The new disappeared - Sex offenders, civil confinement and the resurrection of evil

From Brongersma
Jump to navigation Jump to search

One of the first acts of New York's newly-elected "liberal" governor, Eliot Spitzer, was to secure passage of the nation's most far-reaching civil confinement law. With its passage, New York joined nineteen other states that permit the continued imprisonment of sex offenders after they have completed their prison sentence. These inmates are defined as suffering a mental disorder and, thus, posing the threat of committing new crimes upon release. Civil confinement permits the state to transform a criminal sentence with a specified duration into an indeterminate life sentence. Convicted sex offenders are joining a growing list of what can only be called "the new disappeared." Latin American dictatorships (under CIA and U.S. military supervision) pioneered "disappearance" as a government practice to deal with radical opposition during the tumultuous '70s and '80s. Today, both U.S. federal and state governments are instituting a less barbaric, but no less effective, means to ensure the disappearance of a variety of unacceptable citizens.
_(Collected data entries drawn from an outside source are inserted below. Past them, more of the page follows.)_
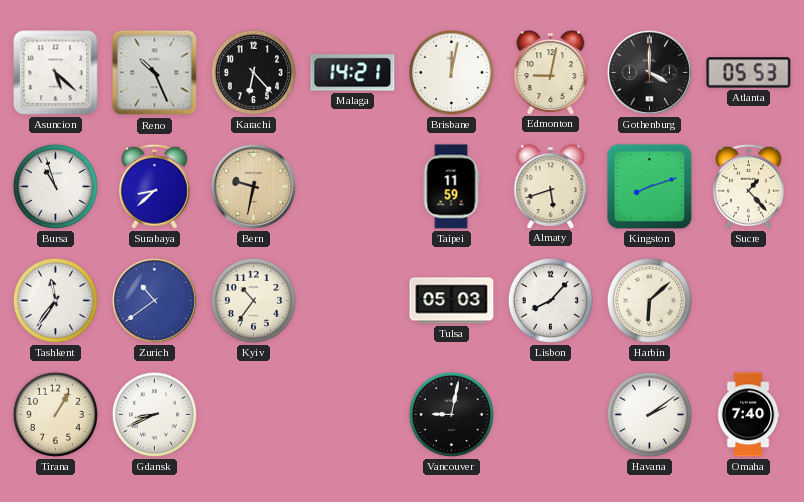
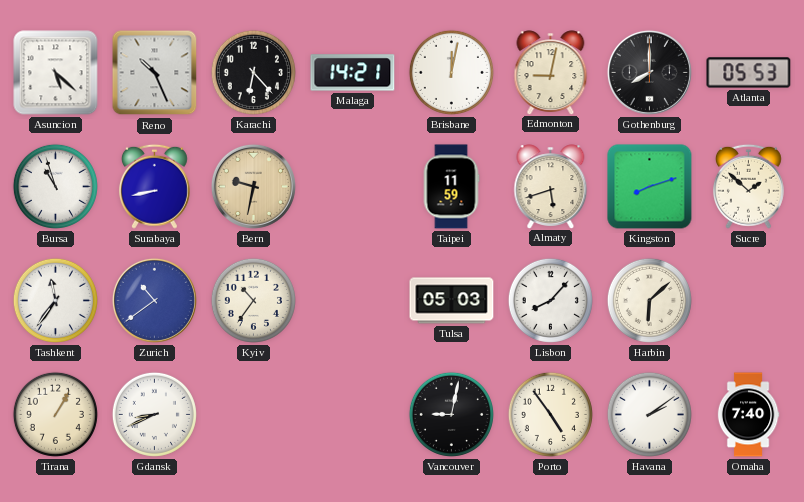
Gothenburg: 4:00 -> 8:00
Surabaya: 8:38 -> 8:43
Sucre: 1:23 -> 1:52
Porto: none -> 4:54
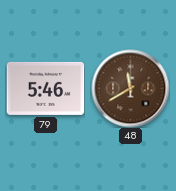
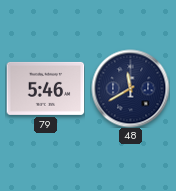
48 dial: brown -> navy
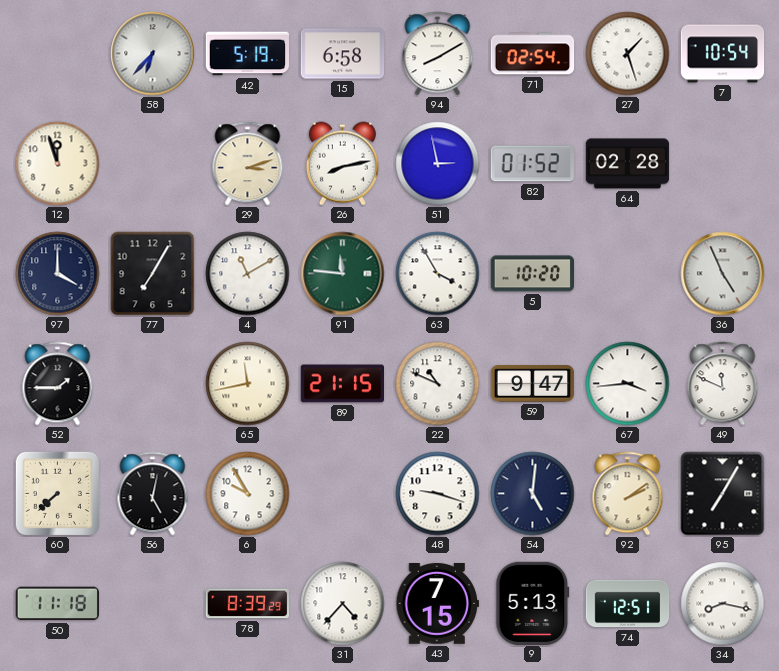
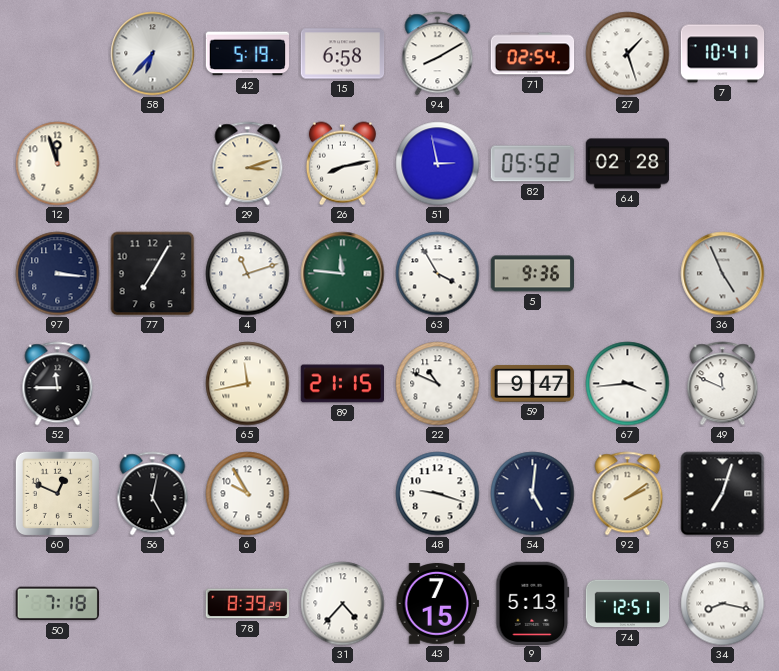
7: 10:54 -> 10:41
82: 01:52 -> 05:52
97: 4:00 -> 3:16
4: 11:10 -> 11:12
5: 10:20 -> 9:36
52: 1:45 -> 11:45
60: 7:38 -> 12:49
95: 7:05 -> 7:03
50: 11:18 -> 7:18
In effect, once a person is convicted, sentenced and imprisoned, he or she can be disappeared from civil society for life. [...]

The new disappeared also includes those swept up in the CIA practice of "extraordinary rendition" or identified as "enemy combatants" and imprisoned in the American gulag, Guantánamo; those, like Sami Al-Arian, the Palestinian educator, and Josh Wolf, the indie video journalist (recently released), being held for an indeterminate sentence for contempt of a grand jury subpoena to testify under a questionable (if illegal) order; those, like Mumia Abu-Jamal and Leonard Peltier, the former Black Panther journalist and American Indian Movement activist, respectively, serving a life sentence or are on death row with no likelihood of release; those given extraordinarily punitive prison sentences reaching to 100 and 200 and even 900 years; and the nearly 6 million ex-felons and those awaiting trial who have been disenfranchised from civil society. America is practicing disappearance with a bureaucrat's smirk. [...]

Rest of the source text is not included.